Dataset items:

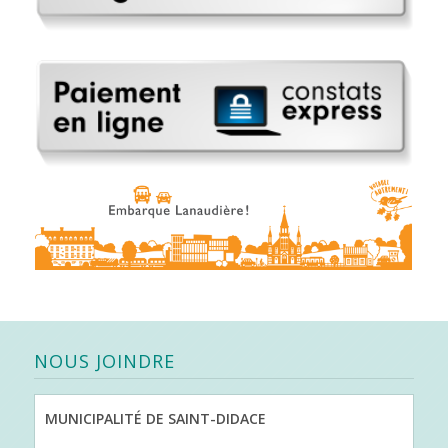
NOUS JOINDRE
MUNICIPALITÉ DE SAINT-DIDACE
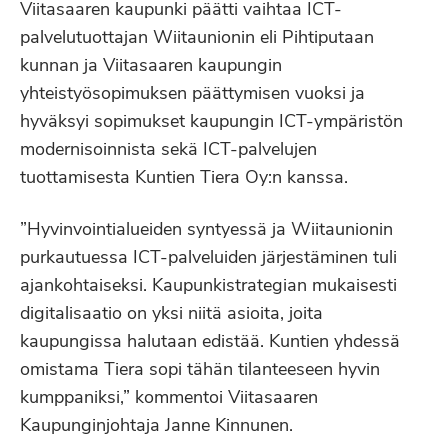
Viitasaaren kaupunki päätti vaihtaa ICT-
palvelutuottajan Wiitaunionin eli Pihtiputaan
kunnan ja Viitasaaren kaupungin
yhteistyösopimuksen päättymisen vuoksi ja
hyväksyi sopimukset kaupungin ICT-ympäristön
modernisoinnista sekä ICT-palvelujen
tuottamisesta Kuntien Tiera Oy:n kanssa.
”Hyvinvointialueiden syntyessä ja Wiitaunionin
purkautuessa ICT-palveluiden järjestäminen tuli
ajankohtaiseksi. Kaupunkistrategian mukaisesti
digitalisaatio on yksi niitä asioita, joita
kaupungissa halutaan edistää. Kuntien yhdessä
omistama Tiera sopi tähän tilanteeseen hyvin
kumppaniksi,” kommentoi Viitasaaren
Kaupunginjohtaja Janne Kinnunen.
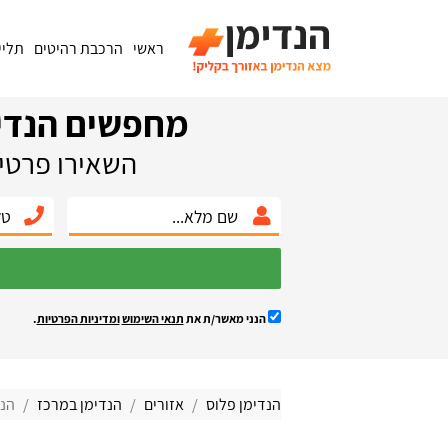
ראשי
הרכבת רהיטים
תליי
מחפשים הנדי
השאירו פרטים
הנני מאשר/ת את
תנאי השימוש
ומדיניות הפרטיות
.
הנדימן פלוס
אזורים
הנדימן במרכז
הנד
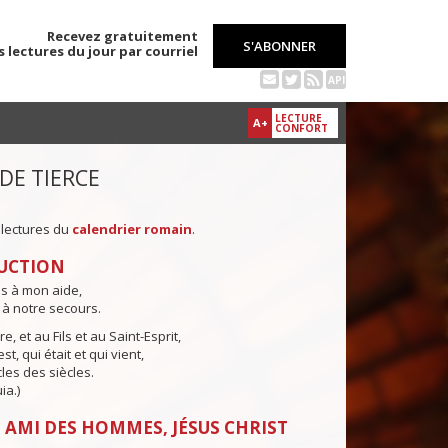
Recevez gratuitement
S'ABONNER
s lectures du jour par courriel
API
LECTURE
A+
CONFORT
 DE TIERCE
 lectures du
calendrier romain
.
UCTION
ns à mon aide,
 à notre secours.
e, et au Fils et au Saint-Esprit,
st, qui était et qui vient,
cles des siècles.
ia.)
 AMI DES HOMMES, JÉSUS CHRIST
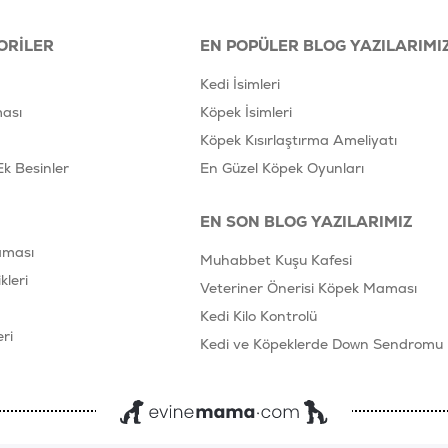
0.77
Potasyum (%)
0.6
ORILER
EN POPÜLER BLOG YAZILARIMI
Magnezyum (%)
0.06
Kedi İsimleri
Bakır (mg/kg)
ası
Köpek İsimleri
15
Demir (mg/kg)
Köpek Kısırlaştırma Ameliyatı
222
Ek Besinler
En Güzel Köpek Oyunları
Manganez (mg/kg)
71
Çinko (mg/kg)
EN SON BLOG YAZILARIMIZ
174
Selenyum (mg/kg)
aması
Muhabbet Kuşu Kafesi
0.38
leri
İyot (mg/kg)
Veteriner Önerisi Köpek Maması
5.1
Kedi Kilo Kontrolü
Sülfür (%)
ri
0.4
Kedi ve Köpeklerde Down Sendromu
VİTAMİNLER
A Vitamini (IU/kg)
17000
D3 Vitamini (IU/kg)
1000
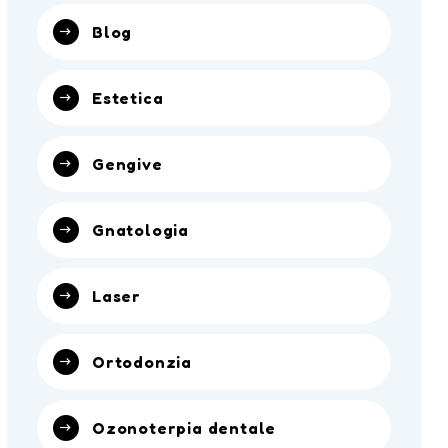
Blog
Estetica
Gengive
Gnatologia
Laser
Ortodonzia
Ozonoterpia dentale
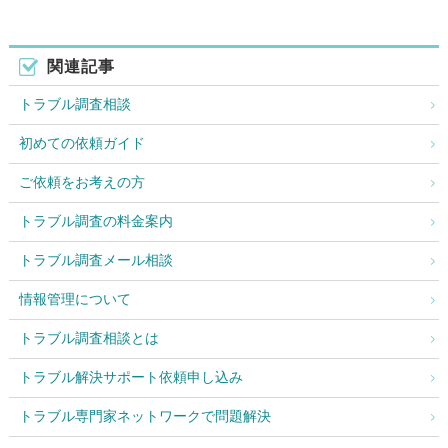
関連記事
トラブル調査相談
初めての依頼ガイド
ご依頼をお考えの方
トラブル調査の料金案内
トラブル調査メール相談
情報管理について
トラブル調査相談とは
トラブル解決サポート依頼申し込み
トラブル専門家ネットワークで問題解決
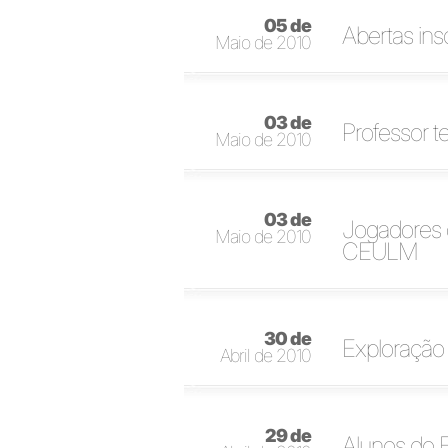
05 de
Abertas ins
Maio de 2010
03 de
Professor 
Maio de 2010
03 de
Jogadores d
Maio de 2010
CEULM
30 de
Exploração
Abril de 2010
29 de
Alunos do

■ **EXERCISE BRIEF**: Each record above is to be returned unchanged, while any picture it holds stays out.

■ **RESULT BELOW**:
NOUS JOINDRE
MUNICIPALITÉ DE SAINT-DIDACE
Viitasaaren kaupunki päätti vaihtaa ICT-
palvelutuottajan Wiitaunionin eli Pihtiputaan
kunnan ja Viitasaaren kaupungin
yhteistyösopimuksen päättymisen vuoksi ja
hyväksyi sopimukset kaupungin ICT-ympäristön
modernisoinnista sekä ICT-palvelujen
tuottamisesta Kuntien Tiera Oy:n kanssa.
”Hyvinvointialueiden syntyessä ja Wiitaunionin
purkautuessa ICT-palveluiden järjestäminen tuli
ajankohtaiseksi. Kaupunkistrategian mukaisesti
digitalisaatio on yksi niitä asioita, joita
kaupungissa halutaan edistää. Kuntien yhdessä
omistama Tiera sopi tähän tilanteeseen hyvin
kumppaniksi,” kommentoi Viitasaaren
Kaupunginjohtaja Janne Kinnunen.
ראשי
הרכבת רהיטים
תליי
מחפשים הנדי
השאירו פרטים
הנני מאשר/ת את
תנאי השימוש
ומדיניות הפרטיות
.
הנדימן פלוס
אזורים
הנדימן במרכז
הנד
Recevez gratuitement
S'ABONNER
s lectures du jour par courriel
API
LECTURE
A+
CONFORT
 DE TIERCE
 lectures du
calendrier romain
.
UCTION
ns à mon aide,
 à notre secours.
e, et au Fils et au Saint-Esprit,
st, qui était et qui vient,
cles des siècles.
ia.)
 AMI DES HOMMES, JÉSUS CHRIST
0.77
Potasyum (%)
0.6
ORILER
EN POPÜLER BLOG YAZILARIMI
Magnezyum (%)
0.06
Kedi İsimleri
Bakır (mg/kg)
ası
Köpek İsimleri
15
Demir (mg/kg)
Köpek Kısırlaştırma Ameliyatı
222
Ek Besinler
En Güzel Köpek Oyunları
Manganez (mg/kg)
71
Çinko (mg/kg)
EN SON BLOG YAZILARIMIZ
174
Selenyum (mg/kg)
aması
Muhabbet Kuşu Kafesi
0.38
leri
İyot (mg/kg)
Veteriner Önerisi Köpek Maması
5.1
Kedi Kilo Kontrolü
Sülfür (%)
ri
0.4
Kedi ve Köpeklerde Down Sendromu
VİTAMİNLER
A Vitamini (IU/kg)
17000
D3 Vitamini (IU/kg)
1000
Blog
Estetica
Gengive
Gnatologia
Laser
Ortodonzia
Ozonoterpia dentale
関連記事
トラブル調査相談
初めての依頼ガイド
ご依頼をお考えの方
トラブル調査の料金案内
トラブル調査メール相談
情報管理について
トラブル調査相談とは
トラブル解決サポート依頼申し込み
トラブル専門家ネットワークで問題解決
05 de
Abertas ins
Maio de 2010
03 de
Professor 
Maio de 2010
03 de
Jogadores d
Maio de 2010
CEULM
30 de
Exploração
Abril de 2010
29 de
Alunos do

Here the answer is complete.